Nantenin Keïta, athlète paralympique couronnée d'or aux Jeux de Rio en 2016, partage son témoignage poignant sur la manière dont sa déficience visuelle, loin d'être un obstacle, a façonné sa carrière et sa vie. Son parcours, depuis des débuts inattendus dans l'athlétisme jusqu'à son statut de championne, illustre la puissance du sport pour dépasser les limitations et forger une confiance en soi inébranlable. Elle met en lumière l'importance de transformer une perception négative du handicap en une source de force, un message inspirant pour les jeunes générations et le public en général, plaidant pour une meilleure inclusion et représentation du handisport.
Nantenin Keïta a découvert l'athlétisme un peu par hasard. Étant enfant, elle a essayé des sports comme le basketball et le handball, mais sa déficience visuelle rendait la pratique difficile, comme lorsqu'elle était placée au but au handball. Cependant, son amour pour le sport est resté intact. C'est lors d'une compétition pour déficients visuels, organisée par sa professeure d'éducation physique dans un collège spécialisé, qu'elle a été remarquée par la Fédération Française Handisport. Initialement, elle ne réalisait pas qu'elle participait à du para-athlétisme, mais ses victoires répétées et les trophées qu'elle rapportait à la maison l'ont encouragée. Elle a rapidement compris que ce sport était fait pour elle, offrant à chacun, quelle que soit son origine ou sa condition, une opportunité de s'épanouir.

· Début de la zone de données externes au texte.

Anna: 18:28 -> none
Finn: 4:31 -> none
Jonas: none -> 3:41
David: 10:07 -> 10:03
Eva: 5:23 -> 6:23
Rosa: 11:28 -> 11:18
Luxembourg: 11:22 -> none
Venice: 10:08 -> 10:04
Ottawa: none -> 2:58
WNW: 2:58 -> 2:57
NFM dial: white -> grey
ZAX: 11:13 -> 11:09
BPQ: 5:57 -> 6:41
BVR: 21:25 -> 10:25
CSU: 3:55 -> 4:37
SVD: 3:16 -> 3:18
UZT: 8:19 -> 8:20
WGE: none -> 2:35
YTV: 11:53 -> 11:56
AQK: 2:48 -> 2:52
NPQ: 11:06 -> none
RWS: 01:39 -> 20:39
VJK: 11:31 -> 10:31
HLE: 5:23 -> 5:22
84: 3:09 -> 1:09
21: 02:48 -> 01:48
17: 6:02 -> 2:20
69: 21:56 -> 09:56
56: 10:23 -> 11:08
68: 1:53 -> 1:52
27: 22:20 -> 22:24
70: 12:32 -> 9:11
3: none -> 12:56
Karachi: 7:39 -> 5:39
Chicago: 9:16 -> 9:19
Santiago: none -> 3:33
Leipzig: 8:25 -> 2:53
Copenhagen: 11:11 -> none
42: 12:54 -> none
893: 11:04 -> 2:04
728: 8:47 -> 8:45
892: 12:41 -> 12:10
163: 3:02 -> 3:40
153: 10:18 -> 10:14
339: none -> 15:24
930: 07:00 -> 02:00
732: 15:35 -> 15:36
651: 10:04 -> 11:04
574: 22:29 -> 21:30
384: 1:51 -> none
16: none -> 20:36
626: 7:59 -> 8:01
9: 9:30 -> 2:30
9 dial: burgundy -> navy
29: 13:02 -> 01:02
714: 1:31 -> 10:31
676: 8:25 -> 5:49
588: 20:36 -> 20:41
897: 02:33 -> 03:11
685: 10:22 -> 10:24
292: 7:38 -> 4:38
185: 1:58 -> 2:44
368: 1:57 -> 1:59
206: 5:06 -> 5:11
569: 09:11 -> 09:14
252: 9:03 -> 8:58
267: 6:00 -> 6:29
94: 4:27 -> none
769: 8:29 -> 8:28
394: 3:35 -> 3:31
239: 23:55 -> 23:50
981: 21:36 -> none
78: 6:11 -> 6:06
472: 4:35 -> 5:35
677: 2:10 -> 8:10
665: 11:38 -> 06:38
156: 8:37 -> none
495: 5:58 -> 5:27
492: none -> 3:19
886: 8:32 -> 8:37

Le sport a joué un rôle fondamental dans le développement personnel de Nantenin Keïta. Il lui a permis d'acquérir une confiance en soi qu'elle ne possédait pas naturellement. Les réussites sportives ont créé un contraste frappant avec les moqueries qu'elle subissait, la transformant de la simple «Nantenin Keïta l'handicapée» à la «Nantenin Keïta sportive de haut niveau». Cette évolution a été cruciale, la menant à réaliser que sa déficience visuelle n'était pas une fatalité, mais plutôt un catalyseur de ses succès. Comme elle le dit si bien, «grâce à ma déficience visuelle, je suis championne paralympique», incarnant la philosophie de transformer les difficultés en opportunités, à l'image d'un citron amer transformé en limonade.
Dans la vie quotidienne, la déficience visuelle de Nantenin Keïta présente des défis uniques. Étant aveugle de naissance, elle n'a pas de référence de la vision normale. Elle ne peut pas lire les noms de rue ou les étiquettes dans les supermarchés. Cependant, la technologie moderne offre de nombreux outils pour compenser. Le regard des autres reste une difficulté majeure ; sans canne ni lunettes distinctives, son handicap n'est pas évident, ce qui entraîne parfois des malentendus. Elle doit souvent se justifier. Sur la piste, les défis sont différents : se repérer dans un environnement familier comme l'INSEP, être constamment surconcentrée pour éviter les obstacles, et décoder les signaux dans un environnement sonore. Malgré tout, sa force réside dans sa persévérance et sa capacité à ne jamais baisser les bras.
Nantenin Keïta estime que les Jeux de Paris 2024 ont marqué un tournant dans la perception du handicap. Elle insiste sur la nécessité de poursuivre cet élan en rendant les clubs sportifs plus accessibles aux personnes handicapées et en encourageant les médias à couvrir régulièrement le handisport, et pas seulement pendant les Jeux Paralympiques. Elle a observé comment la compétition transforme le regard du public, passant de la pitié à l'admiration pour la performance et la compétitivité. Le témoignage d'une mère dont l'enfant, inspiré par la Phryge paralympique, s'est dessiné avec une prothèse, illustre parfaitement ce changement positif de mentalité. Cet événement est un pas significatif vers une société plus inclusive et consciente du potentiel du handisport.